The manager said he spoke to the winger, whose career he helped develop during their time together at Celtic, and told him to get himself fully fit. "You would think that as a professional player, a professional athlete, (that he would be aware that should be the priority).
“I’m not so sure any of us had been totally aware that this tightening of his hamstring had been going on for a year or something like that. I found that pretty strange I must admit so on the strength of that there, I gave him some pieces of advice: ‘go get fit, properly fit’. I think he was taking it on board.
Careful looking after
“Perhaps the injury is one of those which needs careful looking after.
“Aiden is no longer 22, 23, 24 ... you don’t want to get to the end of your career and find you had an incredible amount of talent, talent that most people would die for, and you haven’t utilised it properly.”
McGeady missed Everton's opening game of the season after which manager Roberto Martinez suggested that the player would be involved for the second, against Southampton. However, he wasn't involved and while is said to be training with the squad this week, it is unclear the extent to which the hamstring problem might disrupt his season again this year.
Asked if he felt McGeady had hidden the extent of the injury from his at times last season, O’Neill said he didn’t know, but oddly the player himself said at the start of the summer that he was surprised to have been selected for the game against Poland given the extent to which it was troubling him.
On that occasion, McGeady received an injection to help him get through the game, something he subsequently admitted his club had not been happy about.
“As a club manager I would hate any international manager interfering and saying ‘nobody is looking after this player’. You [the player] have got to take responsibility yourself. You’ve got to look after yourself.
“What I was surprised about was that Aiden played the game against England and trained during the course of the week; then on the Thursday before our Saturday game [against Scotland] he really felt it.”
Importance
“Of course, because he is of great importance to us and because of the fact that he might be able to conjure a chance or a goal, you would give him every possible moment to try and come through. But if it’s a muscle injury, and has been ongoing over some time, it was just a surprise to me that you can come through the England game and then find out that you’ve got this. It can happen, but what I’m saying is that it’s been a lengthy ongoing thing.
“So that’s something he has to look after and monitor himself. That’s a long time to be carrying that kind of problem around.”
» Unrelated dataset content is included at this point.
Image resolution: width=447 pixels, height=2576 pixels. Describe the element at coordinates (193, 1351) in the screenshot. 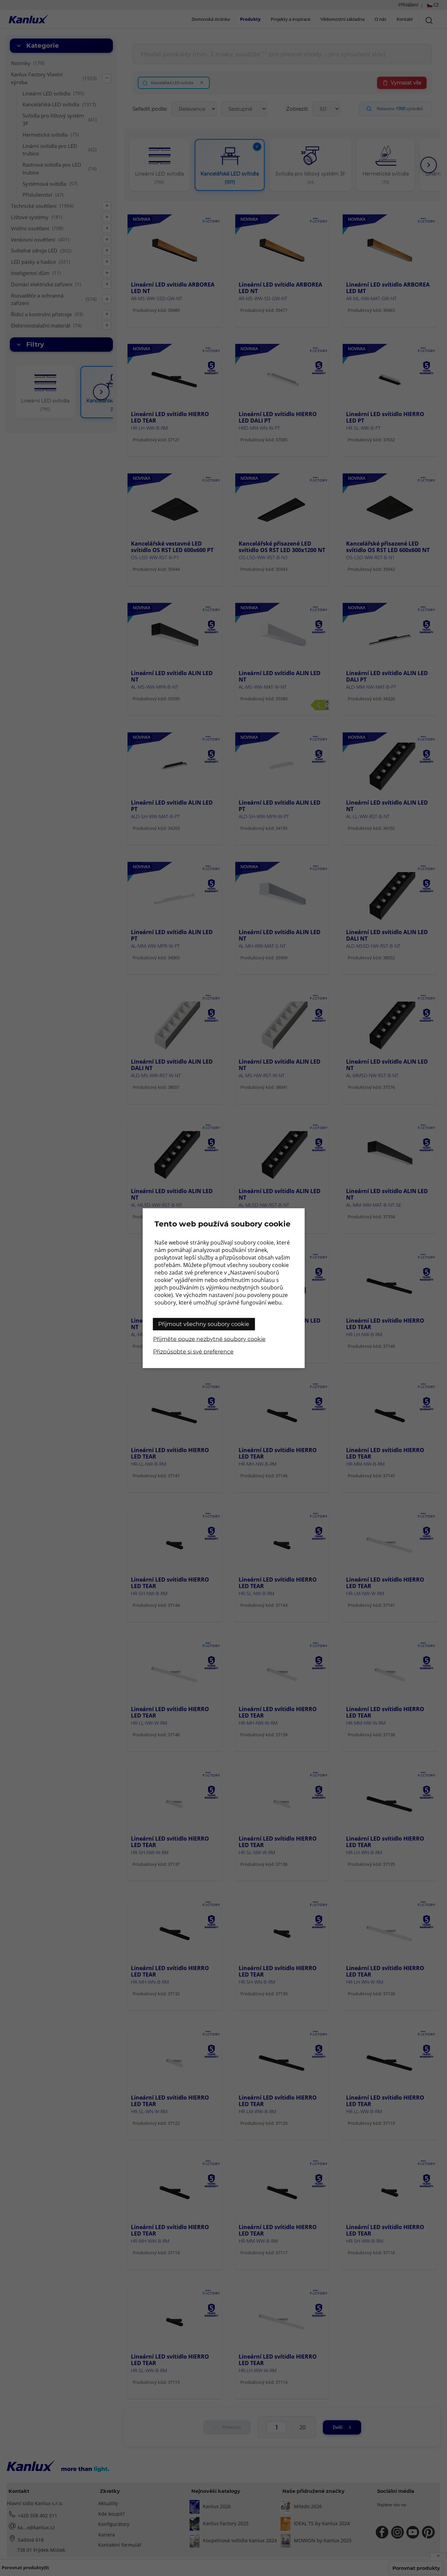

McGeady, of course, is far from the only player sidelined during the opening weeks of the British season. Of 26 players based in England and Scotland involved with O’Neill’s last squad in June, only 13 started for their clubs over the first weekend of the new campaign, something that, O’Neill says, didn’t really surprise him.
Goalkeepers
“I kind of expected it really,” said the manager who has particular issues with his goalkeepers and first choice defenders.
Shay Given is back on the bench now that he has joined Stoke, David Forde has dropped to League One with Millwall and Keiren Westwood was injured while playing for Sheffield Wednesday at the weekend. Darren Randolph, meanwhile, is expected to get a couple of first team games at West Ham before the internationals due to Adrián's suspension, all of which leaves O'Neill with a significant call to make.
Similarly, there are problems with the defence as John O'Shea and Marc Wilson have yet to feature for their clubs and Stephen Ward is still out of favour at Burnley, prompting Martin O'Neill to call up Greg Cunningham, now with Preston North End, for the first time since he became manager.